How can i return an array in a function?

You can not, at least not raw arrays, because they decay to ordinary pointers when you pass them as arguments or return value. The regular way is to pass the array as a pointer (or reference) and fill it from the function. So you'd write a void function and not return anything.

Yeah, but it's not necessarily wise to return a vector, because that's a lot of copying, isn't it?

void f(int *array, int size) { for(int i=0; i<size; ++i) array[i] = (array[i]+5)*2; } Here a random example. Call it for example like this: int n[] = {1, 4, 7}; f(n, 3);

HonFu Apparently returning a vector is fine https://stackoverflow.com/questions/15704565/efficient-way-to-return-a-stdvector-in-c

Or, in modern C++, you can use std::vector, which can be returned.

Set your return type as pointer to integer... It acts as a one dimensional array...

void f(int *array, int size) { for(int i=0; i<size; ++i) array[i] = (array[i]+5)*2; } Call it for example like this: int n[] = {1, 4, 7}; f(n, 3); The function prototype should match with function definition arguments.. void input(int array[] , int size); void input(int array[], int size) { ... //logic } I mean passing array to array will store starting addresses, [ so will works through fetching values through continuous addresses and that's why, they are done as pass by reference]. Pointers stores addresses, so if you pass array to pointer, it stores first element address so which is same.. You know int *ptr=&i; int*ptr; program- #include<stdio.h> int fun(int arr2[]) { return arr2[4] = 5; } int main() { int arr[5] = {1,2,3,4},i; clrscr(); printf("\nBefore"); for(i=0;i<5;i++) { printf("\n%d",arr[i]); } arr[5] = fun(arr); printf("\n\nAfter"); for(i=0;i<5;i++) { printf("\n%d",arr[i]); } getch(); return 0; }

SYNTAX return identifier;

foo(int arr);

Massimiliano Messina Since Arrays are passed by reference, no need to return array.. [You can continue, as like it is returned already]. Else Other way return like pointer return *arrayName; But this is same as doing with void function....

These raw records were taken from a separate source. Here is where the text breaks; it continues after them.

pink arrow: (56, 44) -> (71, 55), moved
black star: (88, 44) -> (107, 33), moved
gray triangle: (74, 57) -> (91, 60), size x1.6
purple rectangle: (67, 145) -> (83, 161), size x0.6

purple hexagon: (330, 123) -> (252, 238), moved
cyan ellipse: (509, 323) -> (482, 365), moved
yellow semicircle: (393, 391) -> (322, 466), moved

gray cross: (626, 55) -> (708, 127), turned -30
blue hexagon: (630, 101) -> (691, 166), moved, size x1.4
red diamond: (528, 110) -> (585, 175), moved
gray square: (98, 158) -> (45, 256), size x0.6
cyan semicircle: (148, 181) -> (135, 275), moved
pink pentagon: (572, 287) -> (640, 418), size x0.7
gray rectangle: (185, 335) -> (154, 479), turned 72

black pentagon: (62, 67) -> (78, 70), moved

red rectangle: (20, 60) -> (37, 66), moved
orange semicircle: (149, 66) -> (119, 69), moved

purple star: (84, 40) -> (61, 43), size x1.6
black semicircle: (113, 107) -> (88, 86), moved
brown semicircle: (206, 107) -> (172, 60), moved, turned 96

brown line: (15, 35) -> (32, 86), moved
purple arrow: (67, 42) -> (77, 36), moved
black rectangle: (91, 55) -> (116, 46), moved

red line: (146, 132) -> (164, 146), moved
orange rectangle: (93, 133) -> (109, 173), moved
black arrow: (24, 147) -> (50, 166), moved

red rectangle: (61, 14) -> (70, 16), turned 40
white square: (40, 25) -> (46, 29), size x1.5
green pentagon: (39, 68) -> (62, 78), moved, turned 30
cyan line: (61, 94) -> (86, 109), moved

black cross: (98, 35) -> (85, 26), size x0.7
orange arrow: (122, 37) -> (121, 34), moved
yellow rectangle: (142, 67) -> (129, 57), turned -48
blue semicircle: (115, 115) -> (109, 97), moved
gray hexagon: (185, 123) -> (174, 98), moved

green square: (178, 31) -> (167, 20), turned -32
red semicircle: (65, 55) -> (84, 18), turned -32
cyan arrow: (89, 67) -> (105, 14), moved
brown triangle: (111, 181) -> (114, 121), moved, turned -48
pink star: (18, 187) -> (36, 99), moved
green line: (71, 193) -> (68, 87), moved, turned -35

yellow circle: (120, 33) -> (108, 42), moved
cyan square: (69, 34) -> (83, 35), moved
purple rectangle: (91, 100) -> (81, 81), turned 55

#include<stdio.h> int fun(int array2[]) { return array2[4] = 5; } int main() { int array[5] = {1,2,3,4},i; // clrscr(); printf("\nBefore"); for(i=0;i<5;i++) { printf("\n%d",array[i]); } array[5] = fun(array); printf("\n\nAfter"); for(i=0;i<5;i++) { printf("\n%d",array[i]); } // getch(); return 0; }

int * function() { int *A = new int[10]; return A; } note: at the end use delete operetor on the pointer that you store the Array to realese the memory.

Can you give me an example?

The programs i am writing still doesn't work can i send here the code for make you check it?

Vlad Serbu, ah I see, so it's after all not so risky to behave like it was Python because of the compiler optimizations? Guess it would also depend on if the poster is thinking of the higher array-like types or rather C-arrays.

https://code.sololearn.com/cNZC5zfg1Poq/?ref=app i don't know what's wrong here

Vlad Serbu i don't studied vectors yet so i can't use this

Massimiliano Messina Make these changes av=average(a,size); v=variance( av, a, size); Line 30, cout<<array[i]; //typo not a[i] And prototype of average return type not matching function return, one is double and other float, make to match both as float.. v=v+(av-array[i])-(av-array[i]) //v=v+0; This always zero so returns v value only..

Jayakrishna how can i fix the variance?

Jayakrishna i fixed that but in my editor i am still having some problems(dev c++)